O metanol, também conhecido como
álcool metílico, é amplamente empregado na indústria como solvente e
combustível. Apesar de sua utilidade, a ingestão dessa substância
representa um risco extremo à saúde humana. No organismo, o metanol é
convertido pelo fígado em formaldeído e ácido fórmico — compostos
altamente tóxicos que atacam o sistema nervoso central, os nervos
ópticos, o fígado e os rins. As consequências podem ser devastadoras:
desde cegueira irreversível até falência múltipla de órgãos e morte.
De acordo com o oftalmologista e
cirurgião ocular Henock Altoé, os casos de intoxicação por metanol
ocorrem, em sua maioria, após o consumo de bebidas alcoólicas
adulteradas. “Após ser ingerido, o metanol é metabolizado pelo fígado e
transformado em substâncias que comprometem gravemente o sistema
nervoso. O nervo óptico, responsável por levar os sinais visuais da
retina ao cérebro, é especialmente sensível. O ácido fórmico interfere
na produção de energia das células nervosas, causando distúrbios visuais
que, em muitos casos, evoluem para cegueira permanente”, explica o
especialista.
Os primeiros sinais visuais da
intoxicação por metanol geralmente aparecem entre 6 e 24 horas após a
ingestão. A visão começa a ficar turva, como se o paciente enxergasse
através de um vidro embaçado. Logo depois, surge uma intensa
sensibilidade à luz — a fotofobia — que dificulta manter os olhos
abertos em ambientes iluminados. Também podem surgir manchas escuras no
campo visual, comprometendo a distinção de formas e cores.
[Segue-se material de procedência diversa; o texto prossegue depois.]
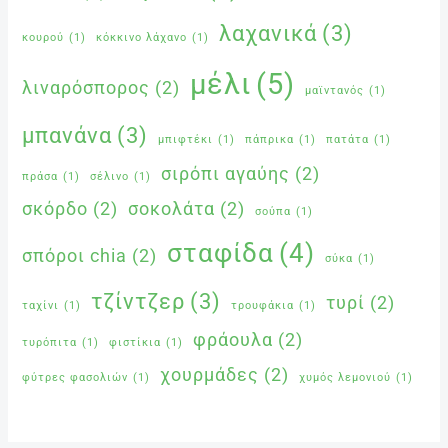
λαχανικά
(3)
κουρού
(1)
κόκκινο λάχανο
(1)
μέλι
(5)
λιναρόσπορος
(2)
μαϊντανός
(1)
μπανάνα
(3)
μπιφτέκι
(1)
πάπρικα
(1)
πατάτα
(1)
σιρόπι αγαύης
(2)
πράσα
(1)
σέλινο
(1)
σκόρδο
(2)
σοκολάτα
(2)
σούπα
(1)
σταφίδα
(4)
σπόροι chia
(2)
σύκα
(1)
τζίντζερ
(3)
τυρί
(2)
ταχίνι
(1)
τρουφάκια
(1)
φράουλα
(2)
τυρόπιτα
(1)
φιστίκια
(1)
χουρμάδες
(2)
φύτρες φασολιών
(1)
χυμός λεμονιού
(1)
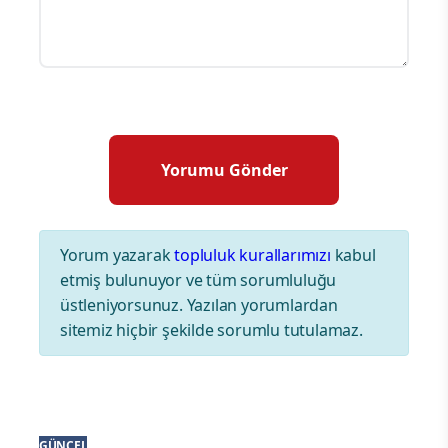
Yorum yazarak
topluluk kurallarımızı
kabul
etmiş bulunuyor ve tüm sorumluluğu
üstleniyorsunuz. Yazılan yorumlardan
sitemiz hiçbir şekilde sorumlu tutulamaz.
GÜNCEL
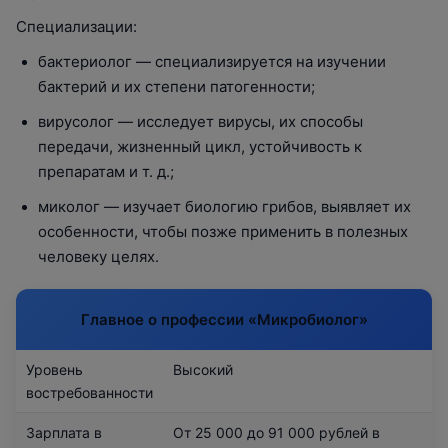
Специализации:
бактериолог — специализируется на изучении
бактерий и их степени патогенности;
вирусолог — исследует вирусы, их способы
передачи, жизненный цикл, устойчивость к
препаратам и т. д.;
миколог — изучает биологию грибов, выявляет их
особенности, чтобы позже применить в полезных
человеку целях.
Главное о профессии «‎Микробиолог»
Уровень
Высокий
востребованности
Зарплата в
От 25 000 до 91 000 рублей в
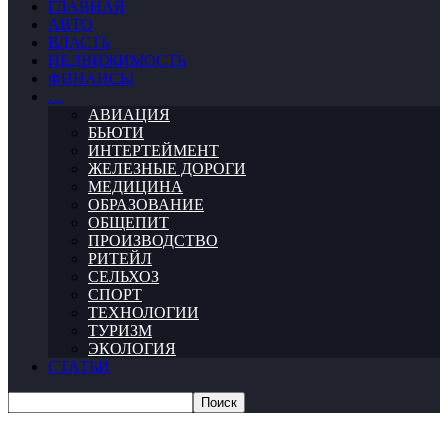
ГЛАВНАЯ
АВТО
ВЛАСТЬ
НЕДВИЖИМОСТЬ
ФИНАНСЫ
…
АВИАЦИЯ
БЬЮТИ
ИНТЕРТЕЙМЕНТ
ЖЕЛЕЗНЫЕ ДОРОГИ
МЕДИЦИНА
ОБРАЗОВАНИЕ
ОБЩЕПИТ
ПРОИЗВОДСТВО
РИТЕЙЛ
СЕЛЬХОЗ
СПОРТ
ТЕХНОЛОГИИ
ТУРИЗМ
ЭКОЛОГИЯ
СТАТЬИ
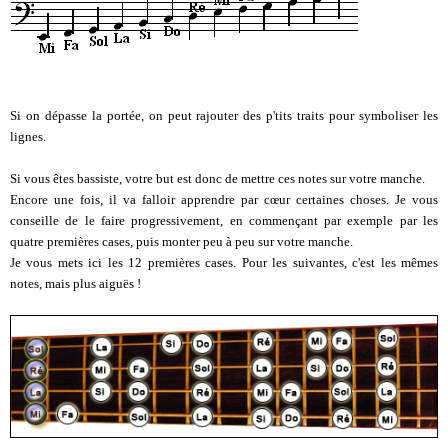
Si on dépasse la portée, on peut rajouter des p'tits traits pour symboliser les
lignes.
Si vous êtes bassiste, votre but est donc de mettre ces notes sur votre manche.
Encore une fois, il va falloir apprendre par cœur certaines choses. Je vous
conseille de le faire progressivement, en commençant par exemple par les
quatre premières cases, puis monter peu à peu sur votre manche.
Je vous mets ici les 12 premières cases. Pour les suivantes, c'est les mêmes
notes, mais plus aiguës !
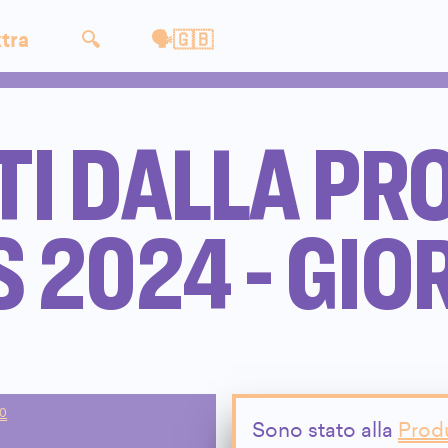
tra
🔍
🗣🇬🇧
TI DALLA PR
 2024 - GIO
00
Sono stato alla
Prod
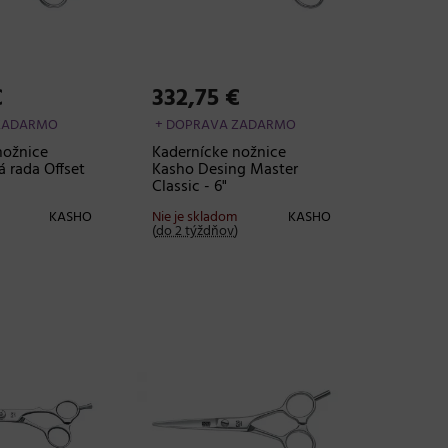
€
332,75 €
ZADARMO
+ DOPRAVA ZADARMO
nožnice
Kadernícke nožnice
 rada Offset
Kasho Desing Master
Classic - 6"
KASHO
Nie je skladom
KASHO
(
do 2 týždňov
)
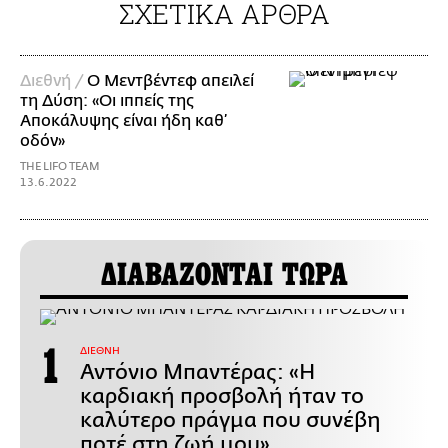
ΣΧΕΤΙΚΑ ΑΡΘΡΑ
Διεθνή /
Ο Μεντβέντεφ απειλεί
τη Δύση: «Οι ιππείς της
Αποκάλυψης είναι ήδη καθ’
οδόν»
THE LIFO TEAM
13.6.2022
ΔΙΑΒΑΖΟΝΤΑΙ ΤΩΡΑ
ΔΙΕΘΝΗ
Αντόνιο Μπαντέρας: «Η
καρδιακή προσβολή ήταν το
καλύτερο πράγμα που συνέβη
ποτέ στη ζωή μου»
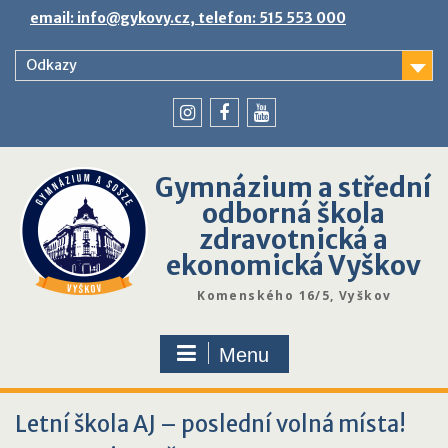
Skip
email: info@gykovy.cz, telefon: 515 553 000
to
content
Odkazy
youtube
instagram
facebook
Gymnázium a střední
odborná škola
zdravotnická a
ekonomická Vyškov
Komenského 16/5, Vyškov
Menu
Letní škola AJ – poslední volná místa!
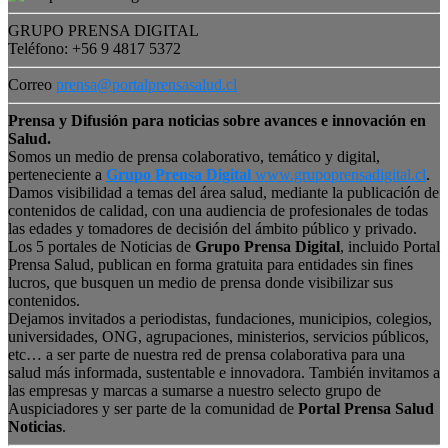
GRUPO PRENSA DIGITAL
Teléfono: +56 9 4817 5372
Correo
prensa@portalprensasalud.cl
Prensa y Difusión para noticias sobre avances e innovación en
Salud.
Somos un medio de prensa colaborativo, temático y digital,
perteneciente a
Grupo Prensa Digital
www.grupoprensadigital.cl
.
Damos visibilidad a temas del área salud, mediante la publicación de
contenidos de calidad, con una audiencia de profesionales de todas
las edades y tomadores de decisión del ámbito público y privado.
Los 5 portales de Noticias de
Grupo Prensa Digital
, incluido Portal
Prensa Salud, publican en forma gratuita para entidades sin fines
lucros, que busquen un medio de prensa donde visibilizar sus
contenidos.
Dejamos invitados a periodistas, fundaciones, municipios, colegios,
universidades, ONG, agrupaciones, ministerios, servicios públicos,
etc… a ser parte de nuestra red de prensa colaborativa para una
salud más informada, sustentable e innovadora. También invitamos a
las empresas y marcas a sumarse a nuestro selecto grupo de
Auspiciadores y ser parte de la comunidad de
Portal Prensa Salud
Noticias
.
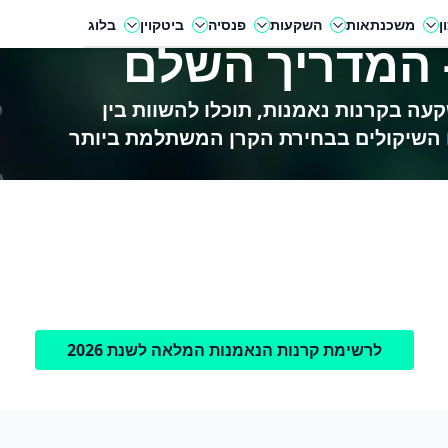
ן
משכנתאות
השקעות
פנסיה
ביטקוין
בלוג
- המדריך השלם
עה בקרנות נאמנות, תוכלו להשוות בין
ם השיקולים בבחירת הקרן המשתלמת ביותר
לרשימת קרנות הנאמנות המלאה לשנת 2026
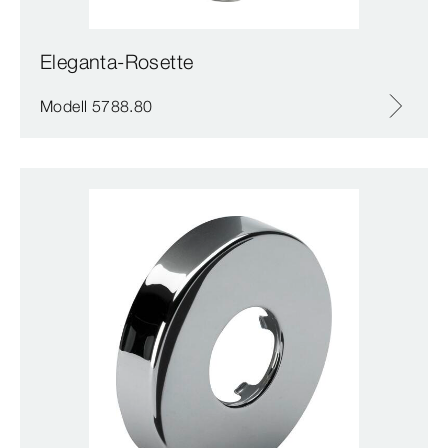
Eleganta-Rosette
Modell 5788.80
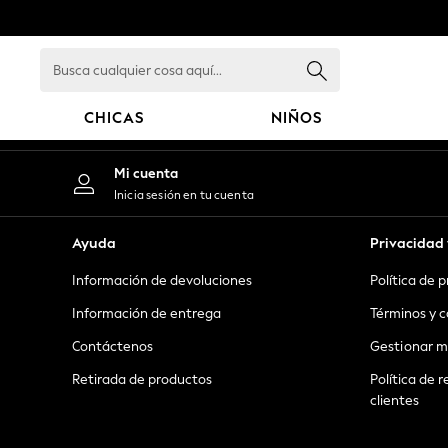
An error occurred on client
Busca
cualquier
cosa
CHICAS
NIÑOS
aquí...
GIRLS
Mi cuenta
New in
Inicia sesión en tu cuenta
New: Next
Trending: Top & Short Sets
Ayuda
Privacidad 
Trending: Clogs
Información de devoluciones
Política de 
Toy Story
Summer Dresses
Información de entrega
Términos y c
THE SET
Contáctenos
Gestionar m
0-2 Years
Retirada de productos
Política de r
3-5 Years
clientes
6-8 Years
9-11 Years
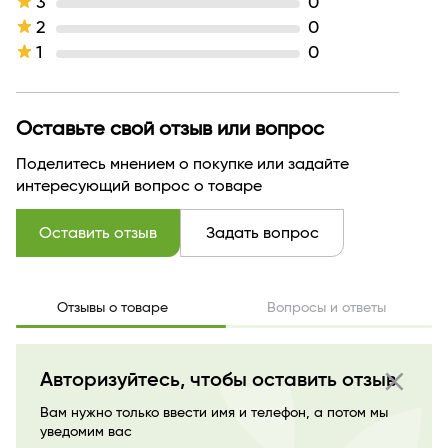
3
0
Тон
тон:13 лоск ниццы
2
0
Производитель
Релуи
1
0
Страна бренда
БЕЛАРУСЬ
Оставьте свой отзыв или вопрос
Поделитесь мнением о покупке или задайте
интересующий вопрос о товаре
Оставить отзыв
Задать вопрос
Отзывы о товаре
Вопросы и ответы
close
Авторизуйтесь, чтобы оставить отзыв
Вам нужно только ввести имя и телефон, а потом мы
уведомим вас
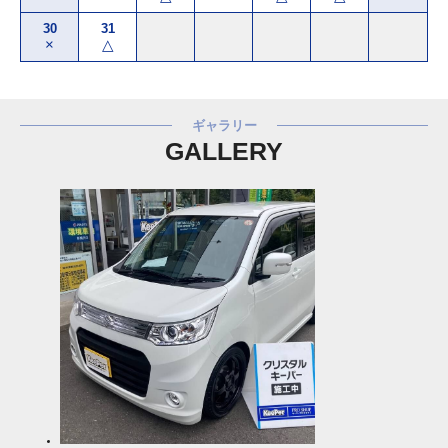
30
31
×
△
ギャラリー
GALLERY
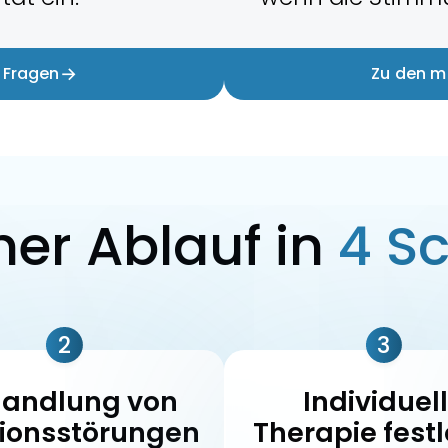
→
 Fragen
Zu den m
her Ablauf in
4 Sc
2
3
andlung von
Individuel
tionsstörungen
Therapie fest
À medida que a
intoxicação avança, a perda de visão se intensifica, podendo culminar
em cegueira permanente caso não haja atendimento médico imediato.
Sintomas iniciais podem enganar
O médico Henock Altoé descreve o
metanol como uma substância traiçoeira. “Nos estágios iniciais, os
sintomas se assemelham aos de uma embriaguez comum, o que leva muitas
pessoas a subestimarem o perigo e atrasarem a busca por ajuda”, alerta.
Segundo ele, esse atraso no diagnóstico é o principal fator de
agravamento nos casos de intoxicação. “Ao contrário do etanol, o metanol
continua agindo no organismo com o passar do tempo. Quando o indivíduo
percebe que não se trata apenas de uma ressaca, os danos já podem estar
avançados e órgãos vitais comprometidos. A rapidez no atendimento é
decisiva.”
Diante da suspeita de intoxicação por
metanol, é essencial procurar assistência médica imediatamente.
Informar o histórico de consumo de bebidas — especialmente aquelas de
procedência duvidosa ou com odor e sabor incomuns — pode ser
determinante para o diagnóstico. Cada hora de espera aumenta
consideravelmente o risco de sequelas graves ou até mesmo de morte.
Recomendações importantes
- Procure
atendimento médico urgente se apresentar sintomas como visão borrada,
dor abdominal, confusão mental, sonolência ou embriaguez persistente
entre 6 e 24 horas após o consumo.
- Informe
o local de compra, tipo de bebida e se outras pessoas também consumiram
o produto — isso ajuda na investigação epidemiológica.
- Não tente induzir vômito nem realizar procedimentos caseiros.
- O tratamento hospitalar pode incluir antídotos (como etanol medicinal ou fomepizol), hemodiálise e suporte clínico.
Linha do tempo da intoxicação
Até 12 horas – sintomas leves e enganosos
- Náuseas, dor abdominal, tontura e dor de cabeça podem parecer uma simples ressaca.
- Alterações metabólicas já estão em curso.
- Exames podem indicar acidose metabólica e aumento do osmolar gap.
De 12 a 24 horas – comprometimento visual
- O ácido fórmico afeta a retina e o nervo óptico.
- Sintomas incluem visão borrada, fotofobia e pontos luminosos.
- Sem intervenção, há risco de cegueira permanente.
Até 48 horas – risco de morte
- O ácido fórmico atinge o sistema nervoso central, podendo causar convulsões, coma e arritmias.
- Coração, pulmões e rins entram em colapso.
- Após 48 horas, os danos são difíceis de reverter.